▶ **Assignment**: Print, please, the line that contains "Ocean Animals" and each line after it to the end of the entries, unchanged and with nothing else.

▶ **Record excerpts**:
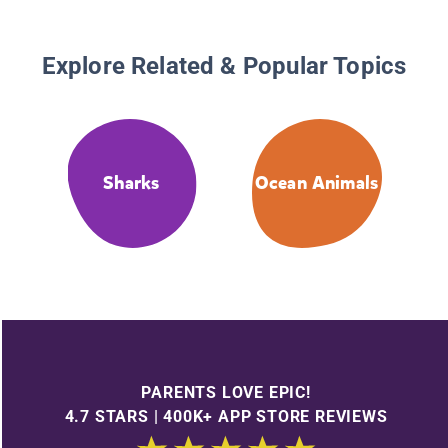
Explore Related & Popular Topics
Sharks
Ocean Animals
PARENTS LOVE EPIC!
4.7 STARS | 400K+ APP STORE REVIEWS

▶ **Finished exercise**:
Ocean Animals
PARENTS LOVE EPIC!
4.7 STARS | 400K+ APP STORE REVIEWS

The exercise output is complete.